I should add that some of the proofs by contradiction do not actually require the contrapositive assumption. In this case, for example, I could have said "given an arbitrary countable list of real numbers we can procure a real number not on the list" and deduce from that that the real numbers are uncountable. Sometimes, however, contradiction is slightly more essential for the proof.
The diagonal argument is best understood by first examining finite instances. Suppose $\rm\:M_{\:\!i\:j}\:$ is a $\rm\ n \times n\ $ matrix whose entries lie in a set $\rm\:T\:$ with at least two elements.
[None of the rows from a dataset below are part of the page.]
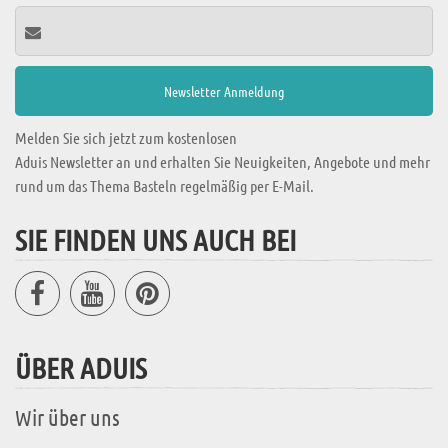
Melden Sie sich jetzt zum kostenlosen
Aduis Newsletter an und erhalten Sie Neuigkeiten, Angebote und mehr
rund um das Thema Basteln regelmäßig per E-Mail.
SIE FINDEN UNS AUCH BEI
ÜBER ADUIS
Wir über uns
Then one can construct a $\rm\ 1\times n\ $ row $\rm\:R\:$ different from any row $\rm\:M_{\:\!i}\:$ of $\rm\:M\:$ by taking the diagonal $\rm\:M_{\:\!i\: i}\:$ and changing each of its entries, viz. $\rm\:R_{\:\!i} := \neg\: A_{\:\!i\: i},\:$ where $\:\neg\:$ is any "change" function on $\rm\:T,\:$ i.e. $\rm\: \neg\: t \ne t\:$ $\rm\:\forall\:t\in T.\:$ Note that $\rm\:R\:$ is not equal to any row $\rm\:M_{\:\!i}\:$ since its $\rm\:i$'th entry differs, i.e. $\rm\:R_{\:\!i} =\: \neg\: M_{\:\!i\:i}\ne M_{\:\!i\:i}\:.\:$
Viewing each row $\rm\:M_{\:\!i}\:$ as a function $\rm\:j\mapsto M_{\:\!i\: j}\:$ from $\rm\:n = \{0\ 1\:\cdots\: n-1\}\:$ to $\rm\:T,\:$ the proof shows that there are more than $\rm\:n\:$ such functions, i.e. $\rm\:|T^{\:\!n}| > n\:$ if $\rm\:|T|\ge 2\:.\:$ Obviously the proof generalizes from $\rm\:n\:$ to any set $\rm\:S,\:$ yielding that $\rm\:|T^S| > |S|\:.\:$ This illustrates the simple essence of diagonalization - which is due not to Cantor, but to du Bois-Reymond (who used it to diagonalize on growth rates of functions, i.e. "orders of infinity").